▶ Provided information:
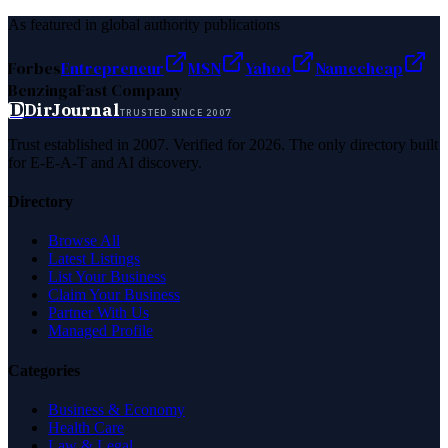
As featured in global authority publications
Forbes
Entrepreneur
MSN
Yahoo
Namecheap
Benzinga
Fast Company
D
DirJournal
TRUSTED SINCE 2007
Trust established in 2007. Verified for 2026. The only directory built
for E-E-A-T and AI discovery.
Directory
Browse All
Latest Listings
List Your Business
Claim Your Business
Partner With Us
Managed Profile
Categories
Business & Economy
Health Care
Law & Legal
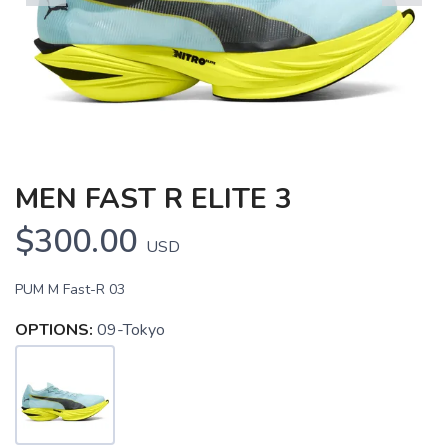
Previous
Next
MEN FAST R ELITE 3
$300.00
USD
PUM M Fast-R 03
OPTIONS:
09-Tokyo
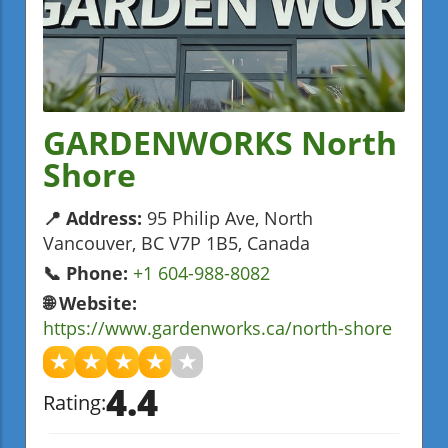
GARDENWORKS North
Shore
📍 Address:
95 Philip Ave, North
Vancouver, BC V7P 1B5, Canada
📞 Phone:
+1 604-988-8082
🌐 Website:
https://www.gardenworks.ca/north-shore
★
★
★
★
★
4.4
Rating:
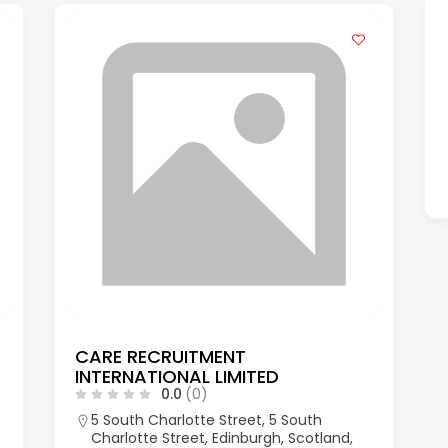
CARE RECRUITMENT
INTERNATIONAL LIMITED
0.0
(0)
5 South Charlotte Street, 5 South
Charlotte Street, Edinburgh, Scotland,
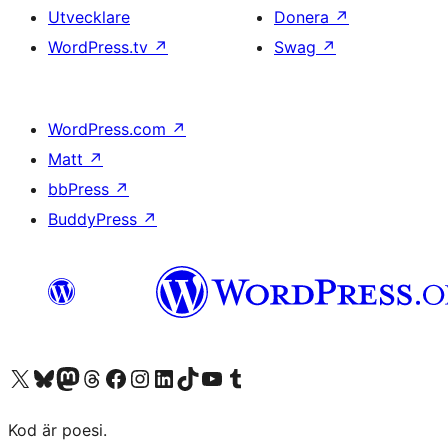
Utvecklare
Donera
↗
WordPress.tv
↗
Swag
↗
WordPress.com
↗
Matt
↗
bbPress
↗
BuddyPress
↗
Besök vår X-konto (f.d. Twitter)
Besök vårt Bluesky-konto
Besök vårt Mastodon-konto
Besök vårt Thread-konto
Besök vår Facebook-sida
Besök vårt Instagram-konto
Besök vårt LinkedIn-konto
Besök vårt TikTok-konto
Besök vår YouTube-kanal
Besök vårt Tumblr-konto
Kod är poesi.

▶ Required action:
No pictures should appear in the answer, which is to be the lines from the line with "Law & Legal" through the end of the records above, restated exactly.

▶ Result of the task:
Law & Legal
Previous
Next
MEN FAST R ELITE 3
$300.00
USD
PUM M Fast-R 03
OPTIONS:
09-Tokyo
GARDENWORKS North
Shore
📍 Address:
95 Philip Ave, North
Vancouver, BC V7P 1B5, Canada
📞 Phone:
+1 604-988-8082
🌐 Website:
https://www.gardenworks.ca/north-shore
★
★
★
★
★
4.4
Rating:
CARE RECRUITMENT
INTERNATIONAL LIMITED
0.0
(0)
5 South Charlotte Street, 5 South
Charlotte Street, Edinburgh, Scotland,
Utvecklare
Donera
↗
WordPress.tv
↗
Swag
↗
WordPress.com
↗
Matt
↗
bbPress
↗
BuddyPress
↗
Besök vår X-konto (f.d. Twitter)
Besök vårt Bluesky-konto
Besök vårt Mastodon-konto
Besök vårt Thread-konto
Besök vår Facebook-sida
Besök vårt Instagram-konto
Besök vårt LinkedIn-konto
Besök vårt TikTok-konto
Besök vår YouTube-kanal
Besök vårt Tumblr-konto
Kod är poesi.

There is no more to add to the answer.